Post # 1
I’ve had a thyroid condition for 13 years. It goes from hypo to hyper as it pleases and right now I am battling hyper (which is great for my weight loss! Not so much for the baby). I see my endocrinologist every 4-5 weeks and have my medication changed around every time. I swear, my house is a pharmacy. Last time I was at the OB I got a strong reprimand that I hadn’t waited to get pregnant until my thryoid levels had stabled out. This confused me because while I understand it’s important to be stable in all aspects before conceiving a child, the pregnancy more that likely would have thrown off my levels ANYWAY (I went from hypo to hyper after becoming pregnant, so it definitely messed with my levels).
Were you hypo or hyper before you were pregnant and did it switch?
Post # 3
I am curious to see what this thread says – I’m not pregnant, but I’m hypo and I worry about having children with this condition. Once you get stabilized, you just want to stay there!
Post # 4
@BackyardLoveBird: The frustrating thing is that I went in December to my endo and my labs were perfect! She told me not to come back for 6 months (which is progress for me since I go every month right now) and then I called in February to tell them I was pregnant and my labs were .02 where normal is .5-2.3 🙁
Post # 5
I was hypo to start and as soon as my endo confirmed my pregnancy she upped my dosage of Synthroid.

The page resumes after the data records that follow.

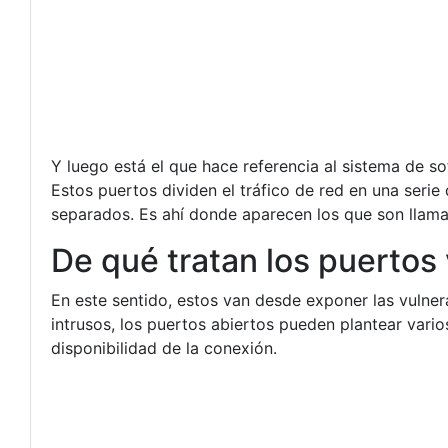
Y luego está el que hace referencia al sistema de 
Estos puertos dividen el tráfico de red en una serie
separados. Es ahí donde aparecen los que son llama
De qué tratan los puertos
En este sentido, estos van desde exponer las vulner
intrusos, los puertos abiertos pueden plantear vari
disponibilidad de la conexión.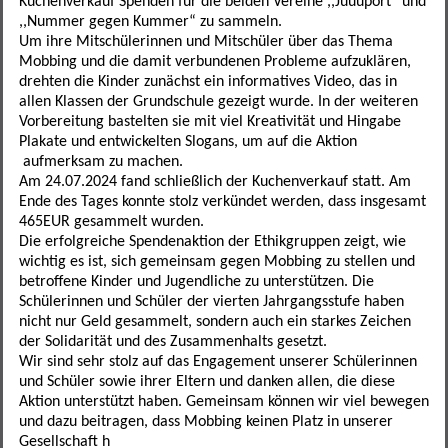
Kuchenverkauf Spenden für die beiden Vereine ,,Juuuport“ und
Förderverein
Leseförderung
SINUS
Ganztagesklassen
Datenschutz
Elternportal Grundschule
Speiseplan
,,Nummer gegen Kummer“ zu sammeln.
Um ihre Mitschülerinnen und Mitschüler über das Thema
Mobbing und die damit verbundenen Probleme aufzuklären,
Betreuungsmöglichkeiten
Schulgarten
Ganztagsschule
Leistungssportklassen
Formulare
Elternportal Mittelschule
Regeln
drehten die Kinder zunächst ein informatives Video, das in
allen Klassen der Grundschule gezeigt wurde. In der weiteren
Schulweghelfer
Schulfruchtprogramm
Übertritt
Regelklassen
Elternbriefe
Kontaktformular
Awo-Hort
Informationen
Vorbereitung bastelten sie mit viel Kreativität und Hingabe
Plakate und entwickelten Slogans, um auf die Aktion
Schulsanitäter
Ergebnisse Projektwoche
Regelklassen
Mögliche Abschlüsse
Wichtige Links und Adressen
Schulweg
Mittagsbetreuung Freiraum
aufmerksam zu machen.
Am 24.07.2024 fand schließlich der Kuchenverkauf statt. Am
Ende des Tages konnte stolz verkündet werden, dass insgesamt
Unser Schulhaus
Impressum
Tagesstätte St. Birgitta
465EUR gesammelt wurden.
Die erfolgreiche Spendenaktion der Ethikgruppen zeigt, wie
weitere Mitarbeiter
Hort am Sportpark
wichtig es ist, sich gemeinsam gegen Mobbing zu stellen und
betroffene Kinder und Jugendliche zu unterstützen. Die
Elternbeirat
Schülerinnen und Schüler der vierten Jahrgangsstufe haben
nicht nur Geld gesammelt, sondern auch ein starkes Zeichen
der Solidarität und des Zusammenhalts gesetzt.
Kollegium
Wir sind sehr stolz auf das Engagement unserer Schülerinnen
und Schüler sowie ihrer Eltern und danken allen, die diese
Sekretariat
Aktion unterstützt haben. Gemeinsam können wir viel bewegen
und dazu beitragen, dass Mobbing keinen Platz in unserer
SMV
Gesellschaft h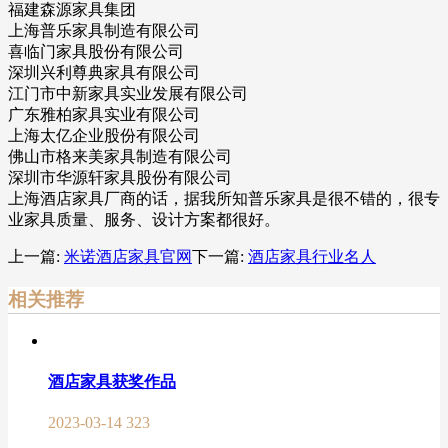
福建森源家具集团
上海普乐家具制造有限公司
喜临门家具股份有限公司
深圳兴利尊典家具有限公司
江门市中新家具实业发展有限公司
广东雅柏家具实业有限公司
上海太亿企业股份有限公司
佛山市格来美家具制造有限公司
深圳市华源轩家具股份有限公司
上海酒店家具厂商的话，据我所知普乐家具是很不错的，很专
业家具质量、服务、设计方案都很好。
上一篇:
米诺酒店家具官网
下一篇:
酒店家具行业名人
相关推荐
酒店家具获奖作品
2023-03-14
323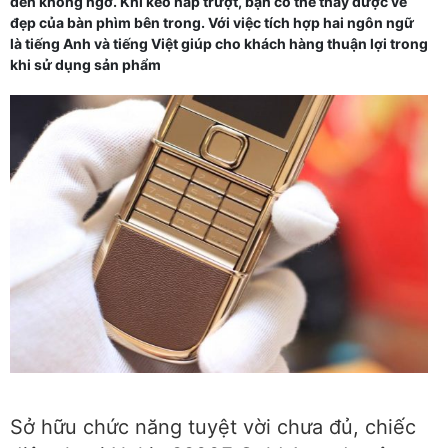
đến không ngờ. Khi kéo nắp trượt, bạn có thể thấy được vẻ
đẹp của bàn phìm bên trong. Với việc tích hợp hai ngôn ngữ
là tiếng Anh và tiếng Việt giúp cho khách hàng thuận lợi trong
khi sử dụng sản phẩm
Sở hữu chức năng tuyệt vời chưa đủ, chiếc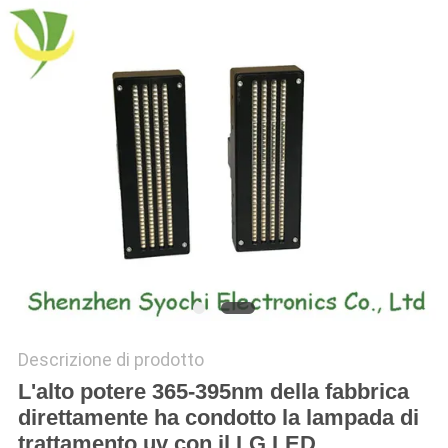
SITO
PRIVACY
POLICY
Descrizione di prodotto
L'alto potere 365-395nm della fabbrica
direttamente ha condotto la lampada di
trattamento uv con il LG LED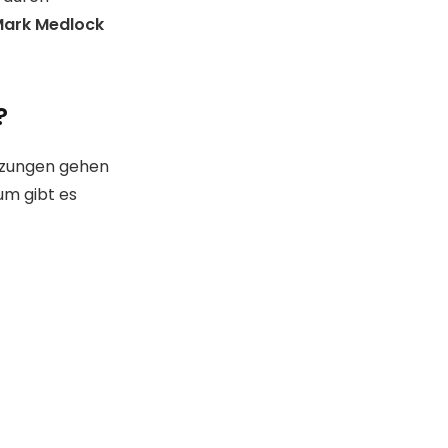
ark Medlock
?
tzungen gehen
um gibt es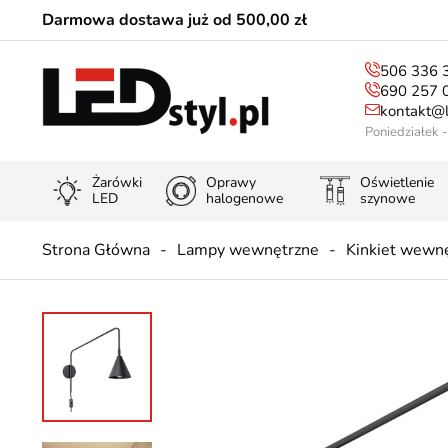
Darmowa dostawa już od 500,00 zł
506 336 
690 257 
kontakt@l
Poniedziałek 
Żarówki
Oprawy
Oświetlenie
LED
halogenowe
szynowe
Strona Główna
Lampy wewnętrzne
Kinkiet wewn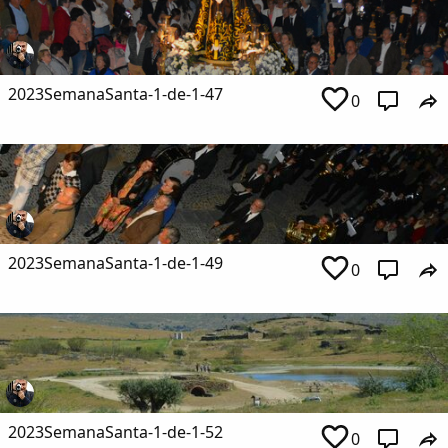
2023SemanaSanta-1-de-1-47
0
2023SemanaSanta-1-de-1-49
0
2023SemanaSanta-1-de-1-52
0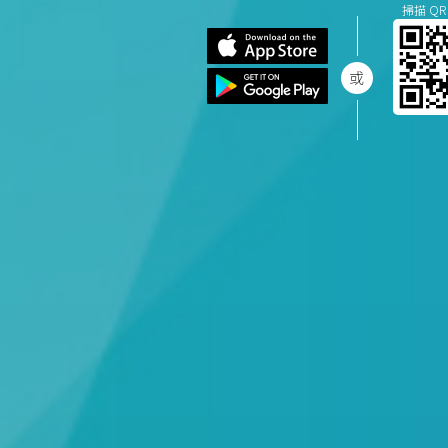
掃描 QR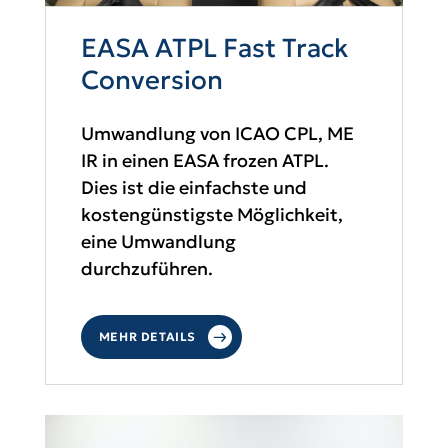
EASA ATPL Fast Track
Conversion
Umwandlung von ICAO CPL, ME
IR in einen EASA frozen ATPL.
Dies ist die einfachste und
kostengünstigste Möglichkeit,
eine Umwandlung
durchzuführen.
MEHR DETAILS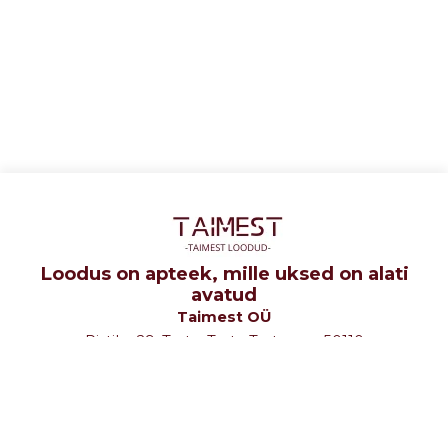
Loodus on apteek, mille uksed on alati
avatud
Taimest OÜ
Ristiku 29, Tartu, Tartu Tartumaa 50110
tel: +372 5107580
e-mail: info@taimest.ee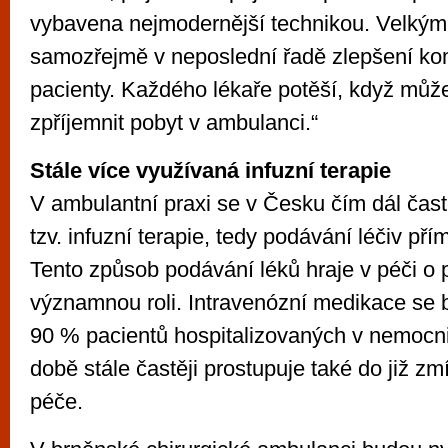
vybavena nejmodernější technikou. Velkým
samozřejmě v neposlední řadě zlepšení ko
pacienty. Každého lékaře potěší, když můž
zpříjemnit pobyt v ambulanci.“
Stále více využívaná infuzní terapie
V ambulantní praxi se v Česku čím dál čast
tzv. infuzní terapie, tedy podávání léčiv pří
Tento způsob podávání léků hraje v péči o 
významnou roli. Intravenózní medikace se 
90 % pacientů hospitalizovaných v nemocni
době stále častěji prostupuje také do již z
péče.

My endo said we were fine to TTC before it was leveled off AS LONG AS IT WAS BEING TREATED, which you were. They just suggest that you go in monthly to have it monitored.
The TSH and T1 levels jumping around during pregnancy happens. I have to go for monthly blood draws and monthly anatomy scans so they can be sure her growth is progressing normally, because thyroid issues can affect fetal growth.
I know you are set on a midwife, but PLEASE be sure it is a Certified Nurse Midwife and that she knows about your thyroid and that you take all the precautions.
Post # 6
@KellyV: I really appreciate your concern about my thyroid condition and midwife, and I am completely being sincere when I say that. This was one of the first questions I had for her and she actually has a thyroid condition herself and has had 3 children so she has a lot of experience dealing with it.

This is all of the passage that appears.